§ Exercise instructions:
Where a picture appears, leave it out, and print the rest of the records as they are.

§ Dataset entries:

--- START ---

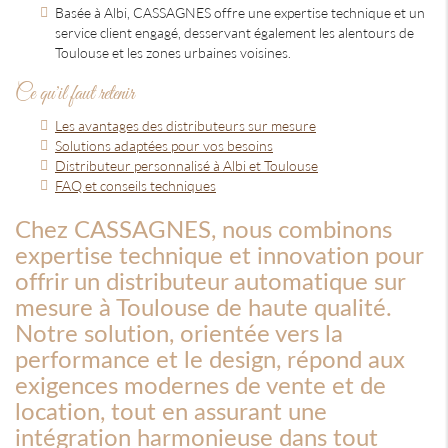
Basée à Albi, CASSAGNES offre une expertise technique et un
service client engagé, desservant également les alentours de
Toulouse et les zones urbaines voisines.
Ce qu'il faut retenir
Les avantages des distributeurs sur mesure
Solutions adaptées pour vos besoins
Distributeur personnalisé à Albi et Toulouse
FAQ et conseils techniques
Chez CASSAGNES, nous combinons
expertise technique et innovation pour
offrir un distributeur automatique sur
mesure à Toulouse de haute qualité.
Notre solution, orientée vers la
performance et le design, répond aux
exigences modernes de vente et de
location, tout en assurant une
intégration harmonieuse dans tout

--- END ---

§ Answer:
Basée à Albi, CASSAGNES offre une expertise technique et un
service client engagé, desservant également les alentours de
Toulouse et les zones urbaines voisines.
Ce qu'il faut retenir
Les avantages des distributeurs sur mesure
Solutions adaptées pour vos besoins
Distributeur personnalisé à Albi et Toulouse
FAQ et conseils techniques
Chez CASSAGNES, nous combinons
expertise technique et innovation pour
offrir un distributeur automatique sur
mesure à Toulouse de haute qualité.
Notre solution, orientée vers la
performance et le design, répond aux
exigences modernes de vente et de
location, tout en assurant une
intégration harmonieuse dans tout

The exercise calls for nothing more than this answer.